Colonel William Mayville acknowledged that his forces were responsible for mortar fire that killed an Iraqi boy during a major Muslim holiday, the Eid al-Fitr, as his family picnicked in the northern oil region of Kirkuk.
Mayville told a meeting with local government officials, attended by an AFP correspondent, that he had ordered an investigation into the shelling that also wounded the boy's mother and two siblings.
He said his troops had opened fire because they suspected insurgents were in the area, but that those responsible for the deadly error would be held accountable.
Family to sue
Mayville added that he ordered the payment of $2500 in compensation for the family of the nine-year-old boy, Basssam Sami Awwad, and $1500 for each of the three injured.
But it was not enough for the grief-stricken family, who told AFP they will sue for compensation in the Kirkuk courts.
"We will never let this matter rest, especially as my child was a boy who had nothing to do with the violence in Iraq. He was just playing with his brothers when it happened," the boy's father, Sami Awwad, 31, said.
Meanwhile, the death toll from Sunday's attacks on Eid al-Adha celebrations at the offices of the two main Kurdish Iraqi political parties in the northern town of Arbil rose to at least 101, the US military said.
A spokesman added that 133 of the injured remained in hospital three days after the carnage.
The twin Arbil bombings now mark the deadliest post-war attack in Iraq.

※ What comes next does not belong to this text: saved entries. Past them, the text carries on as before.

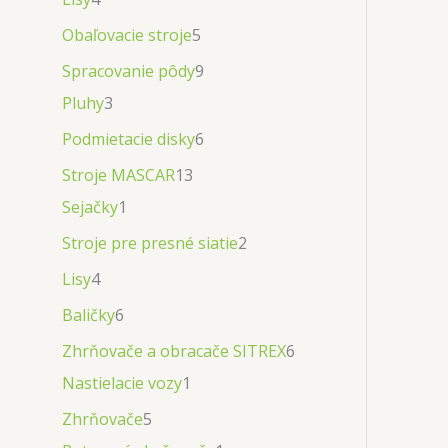
Obaľovacie stroje
5
Spracovanie pôdy
9
Pluhy
3
Podmietacie disky
6
Stroje MASCAR
13
Sejačky
1
Stroje pre presné siatie
2
Lisy
4
Baličky
6
Zhrňovače a obracače SITREX
6
Nastielacie vozy
1
Zhrňovače
5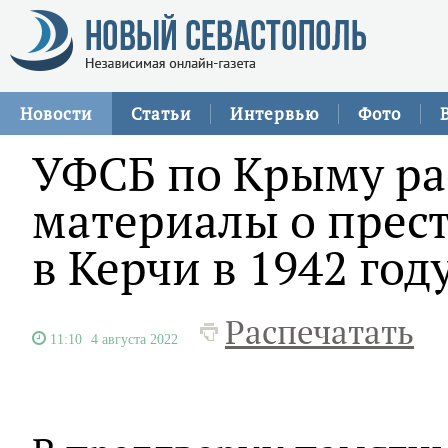
Новости
Статьи
Интервью
Фото
УФСБ по Крыму ра
материалы о прес
в Керчи в 1942 год
Распечатать
11:10
4 августа 2022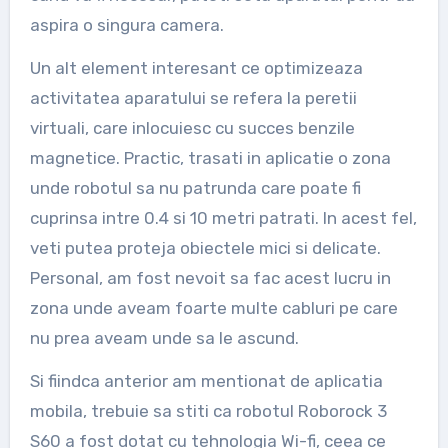
aspira o singura camera.
Un alt element interesant ce optimizeaza
activitatea aparatului se refera la peretii
virtuali, care inlocuiesc cu succes benzile
magnetice. Practic, trasati in aplicatie o zona
unde robotul sa nu patrunda care poate fi
cuprinsa intre 0.4 si 10 metri patrati. In acest fel,
veti putea proteja obiectele mici si delicate.
Personal, am fost nevoit sa fac acest lucru in
zona unde aveam foarte multe cabluri pe care
nu prea aveam unde sa le ascund.
Si fiindca anterior am mentionat de aplicatia
mobila, trebuie sa stiti ca robotul Roborock 3
S60 a fost dotat cu tehnologia Wi-fi, ceea ce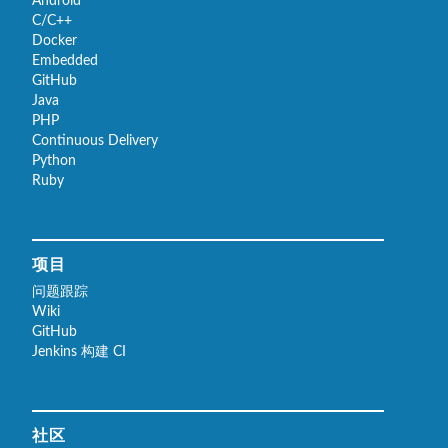
Android
C/C++
Docker
Embedded
GitHub
Java
PHP
Continuous Delivery
Python
Ruby
项目
问题跟踪
Wiki
GitHub
Jenkins 构建 CI
社区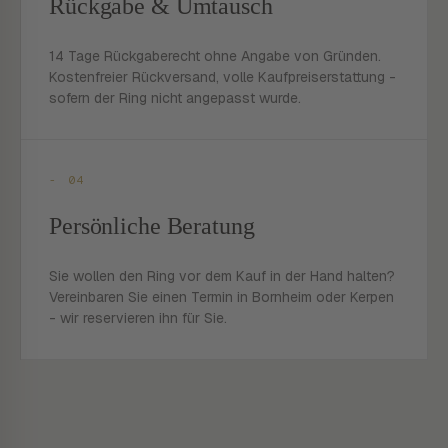
Rückgabe & Umtausch
14 Tage Rückgaberecht ohne Angabe von Gründen.
Kostenfreier Rückversand, volle Kaufpreiserstattung -
sofern der Ring nicht angepasst wurde.
- 04
Persönliche Beratung
Sie wollen den Ring vor dem Kauf in der Hand halten?
Vereinbaren Sie einen Termin in Bornheim oder Kerpen
- wir reservieren ihn für Sie.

They outstrip a car bombing in the southern holy city of Najaf last August which killed a leading Shia politician, Ayat Allah Muhammad Baqir al-Hakim, and more than 80 other people.
About 101 people were killed and
133 injured in Arbil bombings
Brigadier General Mark Kimmitt, deputy operations chief of the US-led occupation forces in Iraq, said on Tuesday that FBI forensic teams had begun sifting through the debris in Arbil.

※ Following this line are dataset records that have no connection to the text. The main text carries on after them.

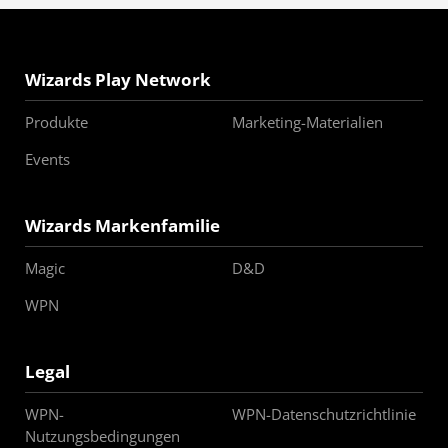
Wizards Play Network
Produkte
Marketing-Materialien
Events
Wizards Markenfamilie
Magic
D&D
WPN
Legal
WPN-
WPN-Datenschutzrichtlinie
Nutzungsbedingungen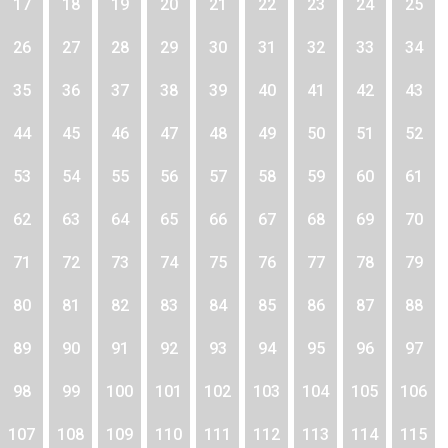
17
18
19
20
21
22
23
24
25
26
27
28
29
30
31
32
33
34
35
36
37
38
39
40
41
42
43
44
45
46
47
48
49
50
51
52
53
54
55
56
57
58
59
60
61
62
63
64
65
66
67
68
69
70
71
72
73
74
75
76
77
78
79
80
81
82
83
84
85
86
87
88
89
90
91
92
93
94
95
96
97
98
99
100
101
102
103
104
105
106
107
108
109
110
111
112
113
114
115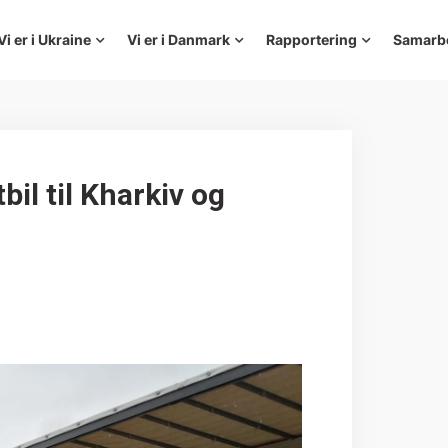
Vi er i Ukraine
Vi er i Danmark
Rapportering
Samarb
il til Kharkiv og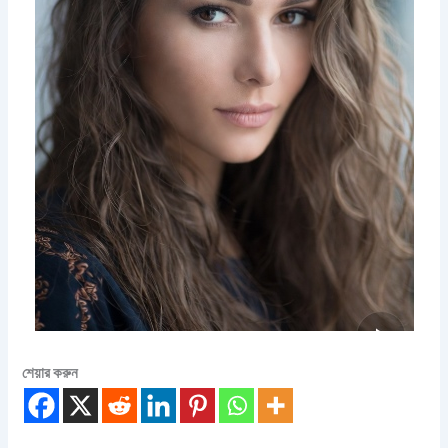
শেয়ার করুন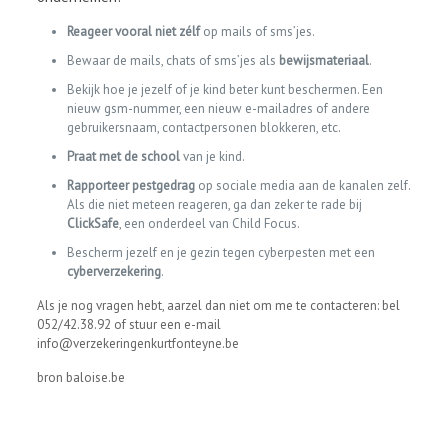
Reageer vooral niet zélf
op mails of sms’jes.
Bewaar de mails, chats of sms’jes als
bewijsmateriaal
.
Bekijk hoe je jezelf of je kind beter kunt beschermen. Een
nieuw gsm-nummer, een nieuw e-mailadres of andere
gebruikersnaam, contactpersonen blokkeren, etc.
Praat met de school
van je kind.
Rapporteer pestgedrag
op sociale media aan de kanalen zelf.
Als die niet meteen reageren, ga dan zeker te rade bij
ClickSafe
, een onderdeel van Child Focus.
Bescherm jezelf en je gezin tegen cyberpesten met een
cyberverzekering
.
Als je nog vragen hebt, aarzel dan niet om me te contacteren: bel
052/42.38.92 of stuur een e-mail
info@verzekeringenkurtfonteyne.be
bron baloise.be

He added that foreign fighters were probably to blame.
Leaders of the two Kurdish political groups targeted in Arbil, 350km north of Baghdad, have also said the attacks could be the work of the insurgent group, Ansar al-Islam.
The group, which controlled an enclave of northeast Iraq before being crushed by US forces at the end of March, is suspected of having with al-Qaida.
"We will never let this matter rest, especially as my child was a boy who had nothing to do with the violence in Iraq. He was just playing with his brothers when it happened"
Father of dead Iraqi child
For more than a decade, the Kurdistan Democratic Party (KDP) and the Patriotic Union of Kurdistan (PUK) have controlled the semi-autonomous north, but their demands for virtual autonomy have angered other ethnic groups.
Many suspect opponents of Kurdish political ambitions of having a hand in the attacks.
A top Shia leader has suggested that a multi-member presidential body could ease tensions between Iraq's different ethnic communities once the US-led occupation force cedes power, as scheduled by 30 June.
"Everyone should be reassured, we want to reassure them all and we want everyone to participate actively in this period until a constitution is drafted and elections are held," Abd al-Aziz al-Hakim said.
Al-Hakim, the head of the largest Shia organisation, the Supreme Council for the Islamic Revolution in Iraq (SCIRI), said the Kurds' demand for virtual autonomy should be settled by a constitution and a popular vote.
Meanwhile, two civilians were wounded when a mortar attack on US troops sparked high explosive artillery fire in response near the restive western Iraqi town of Ramadi, the US military said.
A spokesman was unable to confirm whether the casualties were wounded by American fire or mortar shrapnel.